For me, it was always cigarettes. We had no need for words. No one ever understood me more or judged me less. What confidant had ever been so there for me, or had so many dimensions? The first-thing-in-the-morning cigarette. The after-meal cigarette. The driving-in-the-car cigarette (ah, so good). The slow/stressful/awesome/plain old everyday-day-at-work cigarette. The cigarette with a beer. The talking-on-the-phone cigarette. The I-just-slept-with-you-and-now-I-wish-you'd-leave-so-I'm-focusing-on-lighting-up-and-hoping-you-get-the-message cigarette. The I-just-ran-a-marathon-in-4:30:11 cigarette. I scoffed at dilettante puffers who had the nerve to call themselves smokers. Amateurs. Come on.

I started when I was 14 and never wanted to stop. I paused in my mid-30s, when I was trying to get pregnant, and resumed mere months after my daughter was born. People around me were smoking, and I couldn't not join in. The first few drags made the room spin and I thought I might throw up, but we were back. All the way. With us, it was all or nothing.

Still, no matter how strong the bond, you can't smoke in front of your child. So the next five, six years were all about sneaking. "Mama has to step outside now." I was always stepping out. I always felt the pull, and the pull made me churlish, even to my sunny girl. It couldn't go on.

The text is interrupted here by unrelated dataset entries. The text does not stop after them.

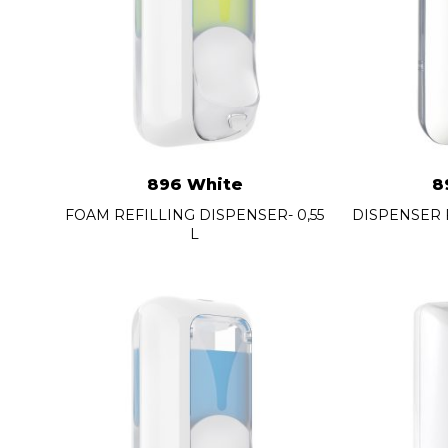
896 White
8
FOAM REFILLING DISPENSER- 0,55
DISPENSER 
L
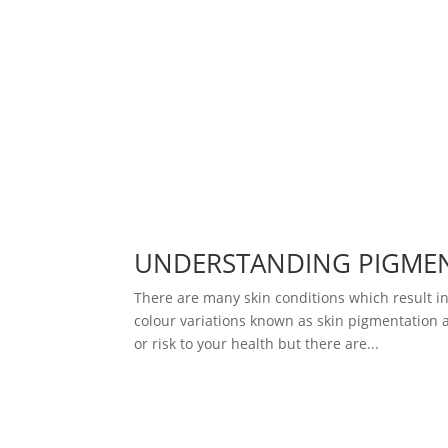
UNDERSTANDING PIGME
There are many skin conditions which result in
colour variations known as skin pigmentation a
or risk to your health but there are...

If it's possible for your soul mate to have your worst interests at heart, to make you ugly and old before your time, to pit you against your dearest dear ones, to rob you of your hard-earned money, to be actively working toward your death, then cigarettes were mine. And I don't blame them for anything. In fact, I look forward to a faraway someday when it'll be safe to reunite. The 90-year-old lady bumming a light? That'll be me. It's the same way I think about heaven: probably not happening, but such a lovely dream.